* _TASK DIRECTIONS_
Return a faithful copy of all the entries, omitting the images.

Extracted page text data:
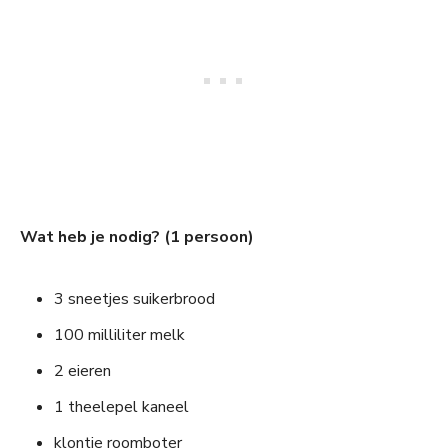
Wat heb je nodig? (1 persoon)
3 sneetjes suikerbrood
100 milliliter melk
2 eieren
1 theelepel kaneel
klontje roomboter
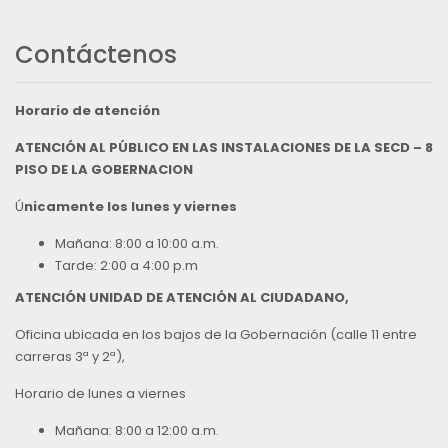
Contáctenos
Horario de atención
ATENCIÓN AL PÚBLICO EN LAS INSTALACIONES DE LA SECD – 8
PISO DE LA GOBERNACION
Ú
nicamente los lunes y viernes
Mañana: 8:00 a 10:00 a.m.
Tarde: 2:00 a 4:00 p.m
ATENCIÓN UNIDAD DE ATENCIÓN AL CIUDADANO,
Oficina ubicada en los bajos de la Gobernación (calle 11 entre
carreras 3ª y 2ª),
Horario de lunes a viernes
Mañana: 8:00 a 12:00 a.m.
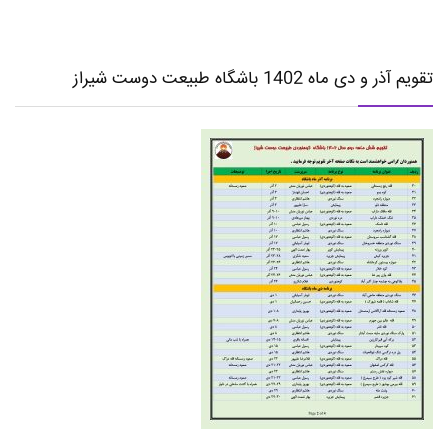
تقویم آذر و دی ماه 1402 باشگاه طبیعت دوست شیراز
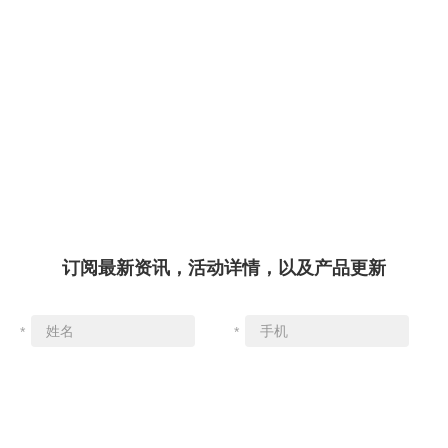
订阅最新资讯，活动详情，以及产品更新
*
*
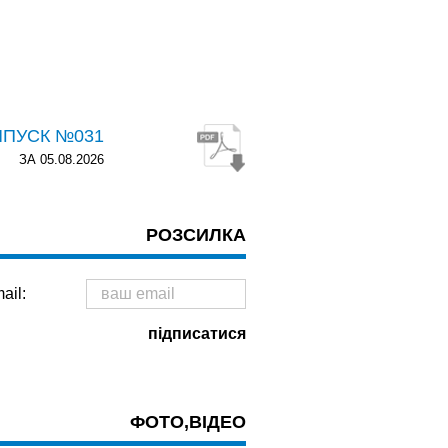
ИПУСК №031
ЗА 05.08.2026
РОЗСИЛКА
ail:
ФОТО,ВІДЕО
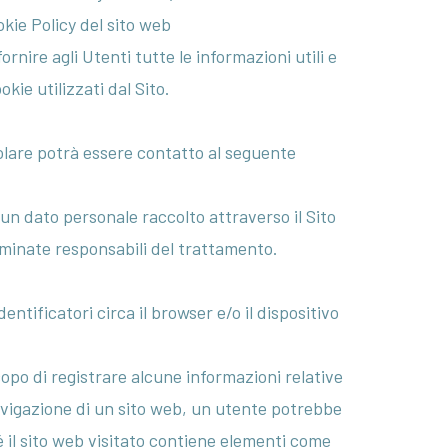
Toro
kie Policy del sito web
Roselina
fornire agli Utenti tutte le informazioni utili e
Salemi
kie utilizzati dal Sito.
Annalucia
Lomunno
itolare potrà essere contatto al seguente
Tiziana
sun dato personale raccolto attraverso il Sito
Pasetti
ominate responsabili del trattamento.
Simona
Busto
dentificatori circa il browser e/o il dispositivo
Mario
Barbaglia
copo di registrare alcune informazioni relative
avigazione di un sito web, un utente potrebbe
Maurizio
hé il sito web visitato contiene elementi come
Cusani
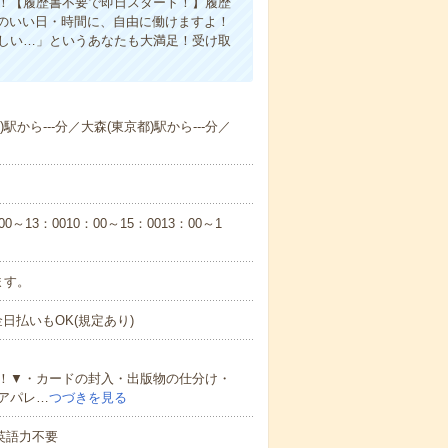
心！【履歴書不要で即日スタート！】履歴
のいい日・時間に、自由に働けますよ！
欲しい…」というあなたも大満足！受け取
から---分／大森(東京都)駅から---分／
3：0010：00～15：0013：00～1
ます。
金日払いもOK(規定あり)
！▼・カードの封入・出版物の仕分け・
アパレ…
つづきを見る
 英語力不要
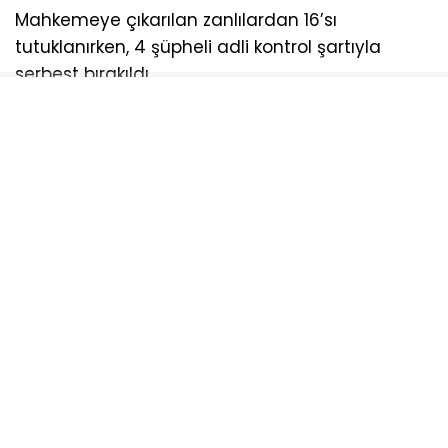
Mahkemeye çıkarılan zanlılardan 16’sı
tutuklanırken, 4 şüpheli adli kontrol şartıyla
serbest bırakıldı.
AYDOĞDU
NARKOTIK
OPERASDYON
TEKIRDAĞ
UYUŞTURUCU
Sosyal medya hesaplarımızı keşfedin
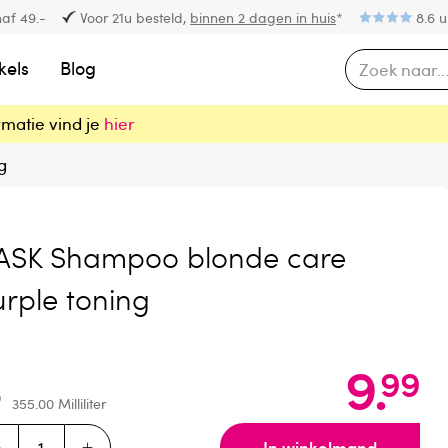
af 49.-
Voor 21u besteld,
binnen 2 dagen in huis
*
8.6 u
kels
Blog
rmatie vind je
hier
g
ASK Shampoo blonde care
rple toning
9
.
99
355.00
Milliliter
In winkelmand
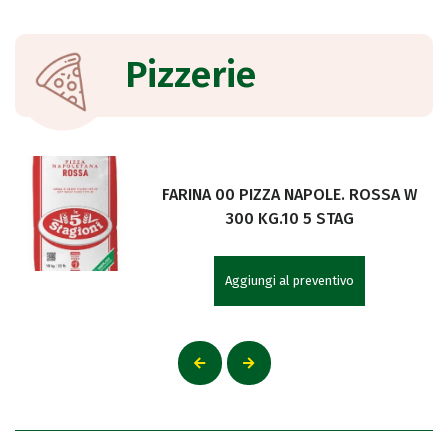
Pizzerie
FARINA 00 PIZZA NAPOLE. ROSSA W
300 KG.10 5 STAG
Aggiungi al preventivo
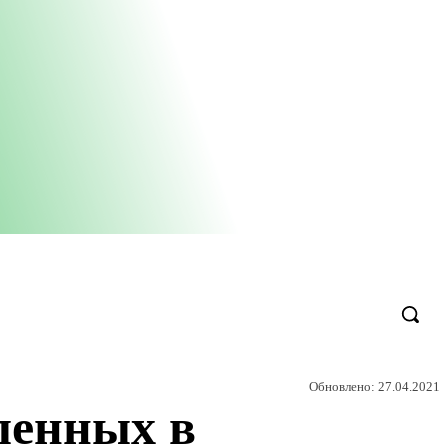
Обновлено:
27.04.2021
ленных в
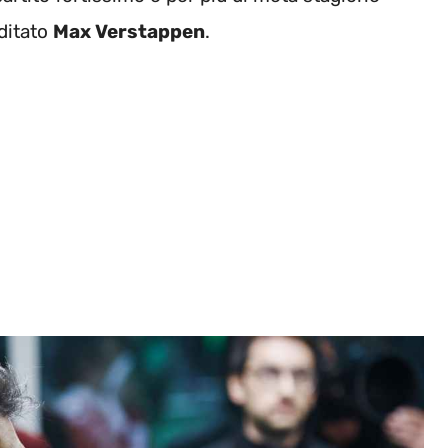
editato
Max Verstappen
.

* _ANSWER TO THE PROBLEM_
Wat heb je nodig? (1 persoon)
3 sneetjes suikerbrood
100 milliliter melk
2 eieren
1 theelepel kaneel
klontje roomboter
Contáctenos
Horario de atención
ATENCIÓN AL PÚBLICO EN LAS INSTALACIONES DE LA SECD – 8
PISO DE LA GOBERNACION
Ú
nicamente los lunes y viernes
Mañana: 8:00 a 10:00 a.m.
Tarde: 2:00 a 4:00 p.m
ATENCIÓN UNIDAD DE ATENCIÓN AL CIUDADANO,
Oficina ubicada en los bajos de la Gobernación (calle 11 entre
carreras 3ª y 2ª),
Horario de lunes a viernes
Mañana: 8:00 a 12:00 a.m.
تقویم آذر و دی ماه 1402 باشگاه طبیعت دوست شیراز
订阅最新资讯，活动详情，以及产品更新
*
*
ИПУСК №031
ЗА 05.08.2026
РОЗСИЛКА
ail:
ФОТО,ВІДЕО
Toro
kie Policy del sito web
Roselina
fornire agli Utenti tutte le informazioni utili e
Salemi
kie utilizzati dal Sito.
Annalucia
Lomunno
itolare potrà essere contatto al seguente
Tiziana
sun dato personale raccolto attraverso il Sito
Pasetti
ominate responsabili del trattamento.
Simona
Busto
dentificatori circa il browser e/o il dispositivo
Mario
Barbaglia
copo di registrare alcune informazioni relative
avigazione di un sito web, un utente potrebbe
Maurizio
hé il sito web visitato contiene elementi come
Cusani
心！【履歴書不要で即日スタート！】履歴
のいい日・時間に、自由に働けますよ！
欲しい…」というあなたも大満足！受け取
から---分／大森(東京都)駅から---分／
3：0010：00～15：0013：00～1
ます。
金日払いもOK(規定あり)
！▼・カードの封入・出版物の仕分け・
アパレ…
つづきを見る
 英語力不要
Mahkemeye çıkarılan zanlılardan 16’sı
tutuklanırken, 4 şüpheli adli kontrol şartıyla
serbest bırakıldı.
AYDOĞDU
NARKOTIK
OPERASDYON
TEKIRDAĞ
UYUŞTURUCU
Sosyal medya hesaplarımızı keşfedin
af 49.-
Voor 21u besteld,
binnen 2 dagen in huis
*
8.6 u
kels
Blog
rmatie vind je
hier
g
ASK Shampoo blonde care
rple toning
9
.
99
355.00
Milliliter
In winkelmand
Pizzerie
FARINA 00 PIZZA NAPOLE. ROSSA W
300 KG.10 5 STAG
Aggiungi al preventivo
Обновлено:
27.04.2021
ленных в
editato
Max Verstappen
.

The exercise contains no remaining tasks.